Pants, as you probably know, is a short form of pantaloons, from the Italian word pantelone. You might not know Saint Pantaleone was a Christian doctor condemned to death by the Romans in the third century for helping the poor. He was sentenced to beheading but survived six attempts on his life. The Italians borrowed two Greek words Pan (all) and leo (lion) to describe his largesse and dumb luck, and he became a popular character in plays – a sort of holy fool who would wear long, thin trousers over his comically skinny legs.

In the UK, underpants were shortened to pants, so the word means both your trousers and what you wear under them. By extension, you will hear Brits talk use pants to mean bad quality or unenjoyable – as in “this band is pants.” And you may have been unfortunate enough to discover the verb form to pants someone, if your elementary school class was as juvenile as mine. Ironically, if something is the pants, it means it’s quite good. English, eh?

Some of our pants-related expressions are obvious: to wear the pants, which mercifully seems to be dropping out of usage, is about being the “man” in the relationship and therefore making decisions on behalf of the family. A kick in the pants seems an apt description for something disappointing or painful to accept.

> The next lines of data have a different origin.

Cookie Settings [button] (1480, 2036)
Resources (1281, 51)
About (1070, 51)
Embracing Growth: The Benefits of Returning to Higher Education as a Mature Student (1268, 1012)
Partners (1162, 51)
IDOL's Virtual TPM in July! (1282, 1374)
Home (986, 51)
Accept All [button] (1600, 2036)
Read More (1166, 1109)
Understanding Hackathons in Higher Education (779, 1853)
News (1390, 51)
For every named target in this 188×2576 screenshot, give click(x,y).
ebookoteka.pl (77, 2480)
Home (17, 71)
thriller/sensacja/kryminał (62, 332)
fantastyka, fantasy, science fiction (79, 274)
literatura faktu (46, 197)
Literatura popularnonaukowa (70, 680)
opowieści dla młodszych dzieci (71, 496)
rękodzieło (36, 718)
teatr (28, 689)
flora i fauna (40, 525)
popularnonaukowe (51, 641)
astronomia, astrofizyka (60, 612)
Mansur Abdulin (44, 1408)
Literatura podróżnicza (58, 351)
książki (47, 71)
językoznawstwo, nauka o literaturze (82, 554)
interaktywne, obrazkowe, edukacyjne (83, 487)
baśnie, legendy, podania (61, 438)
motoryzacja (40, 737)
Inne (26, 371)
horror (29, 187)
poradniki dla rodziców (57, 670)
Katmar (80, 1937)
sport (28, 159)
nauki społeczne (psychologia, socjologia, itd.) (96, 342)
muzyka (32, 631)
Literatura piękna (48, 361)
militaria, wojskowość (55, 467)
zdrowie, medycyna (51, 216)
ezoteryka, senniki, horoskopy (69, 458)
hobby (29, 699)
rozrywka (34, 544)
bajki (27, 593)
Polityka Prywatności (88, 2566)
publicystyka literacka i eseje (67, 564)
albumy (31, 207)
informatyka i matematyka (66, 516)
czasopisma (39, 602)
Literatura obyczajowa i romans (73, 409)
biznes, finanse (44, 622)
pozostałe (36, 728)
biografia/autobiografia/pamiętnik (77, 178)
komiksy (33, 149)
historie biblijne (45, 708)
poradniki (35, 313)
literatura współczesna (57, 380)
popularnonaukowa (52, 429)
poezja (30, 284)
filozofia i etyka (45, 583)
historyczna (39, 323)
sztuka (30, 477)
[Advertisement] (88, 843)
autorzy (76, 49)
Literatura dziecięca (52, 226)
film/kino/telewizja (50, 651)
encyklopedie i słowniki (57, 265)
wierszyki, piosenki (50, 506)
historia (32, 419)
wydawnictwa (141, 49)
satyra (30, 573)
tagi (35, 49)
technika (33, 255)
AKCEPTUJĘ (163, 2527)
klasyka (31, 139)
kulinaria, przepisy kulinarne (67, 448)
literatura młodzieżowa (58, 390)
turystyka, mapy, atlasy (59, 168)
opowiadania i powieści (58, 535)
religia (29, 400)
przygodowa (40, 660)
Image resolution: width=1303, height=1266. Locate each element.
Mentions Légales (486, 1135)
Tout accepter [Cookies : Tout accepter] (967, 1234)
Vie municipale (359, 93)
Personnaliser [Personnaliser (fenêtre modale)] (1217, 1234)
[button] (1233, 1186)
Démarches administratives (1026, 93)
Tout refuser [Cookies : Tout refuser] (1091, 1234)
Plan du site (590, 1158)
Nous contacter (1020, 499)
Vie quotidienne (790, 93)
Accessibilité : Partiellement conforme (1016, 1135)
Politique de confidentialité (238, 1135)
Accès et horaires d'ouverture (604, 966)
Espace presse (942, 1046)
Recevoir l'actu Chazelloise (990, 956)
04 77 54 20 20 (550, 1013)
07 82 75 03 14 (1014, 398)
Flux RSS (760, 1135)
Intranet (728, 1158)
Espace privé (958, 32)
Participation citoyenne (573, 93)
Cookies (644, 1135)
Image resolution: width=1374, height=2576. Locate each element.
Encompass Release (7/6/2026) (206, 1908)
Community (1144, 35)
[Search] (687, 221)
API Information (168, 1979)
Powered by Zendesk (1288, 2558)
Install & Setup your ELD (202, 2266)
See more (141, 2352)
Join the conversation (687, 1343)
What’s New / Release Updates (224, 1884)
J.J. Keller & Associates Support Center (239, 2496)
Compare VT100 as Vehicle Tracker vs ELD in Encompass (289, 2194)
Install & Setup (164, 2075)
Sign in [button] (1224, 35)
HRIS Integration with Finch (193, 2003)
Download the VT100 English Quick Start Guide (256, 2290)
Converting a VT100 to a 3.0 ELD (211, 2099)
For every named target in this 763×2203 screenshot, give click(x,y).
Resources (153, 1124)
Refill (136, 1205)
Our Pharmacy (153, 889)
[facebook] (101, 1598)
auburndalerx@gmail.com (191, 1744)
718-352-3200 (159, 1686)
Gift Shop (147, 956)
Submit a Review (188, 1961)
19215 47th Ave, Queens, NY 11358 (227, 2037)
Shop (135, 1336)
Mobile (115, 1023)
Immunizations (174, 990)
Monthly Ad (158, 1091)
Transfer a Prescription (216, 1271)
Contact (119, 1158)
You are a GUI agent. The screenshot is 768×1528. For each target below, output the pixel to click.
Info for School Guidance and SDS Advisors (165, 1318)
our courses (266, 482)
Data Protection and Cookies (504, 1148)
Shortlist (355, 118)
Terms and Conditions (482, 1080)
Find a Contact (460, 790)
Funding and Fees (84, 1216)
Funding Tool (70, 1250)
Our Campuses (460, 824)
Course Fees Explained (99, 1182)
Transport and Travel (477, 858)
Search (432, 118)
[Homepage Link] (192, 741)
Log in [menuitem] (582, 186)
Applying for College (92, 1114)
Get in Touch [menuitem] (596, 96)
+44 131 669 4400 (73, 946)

But to fly by the seat of your pants – meaning to act by feel, intuition or guesswork instead of measurement – comes to us from the aviation industry.

Quoting a Popular Science magazine article from 1929, Stack Exchange user StoneyB says: “When my senses tell me one thing and the little dials on the instrument board tell me another, usually the dials are right. Next to the instruments, probably the pilot’s safest guide to the position of his ship is the seat of his pants.”

The other meaning of pant, to breathe quickly and excitedly, came not from the sound of a dog doing the same (as I had assumed) but from a guess at the cause of the panting. To pant comes (via the French pantaisier) of the Greek word phantasioun, meaning cause to imagine. It has the same root as fantasy, one of those things that may cause you to pant.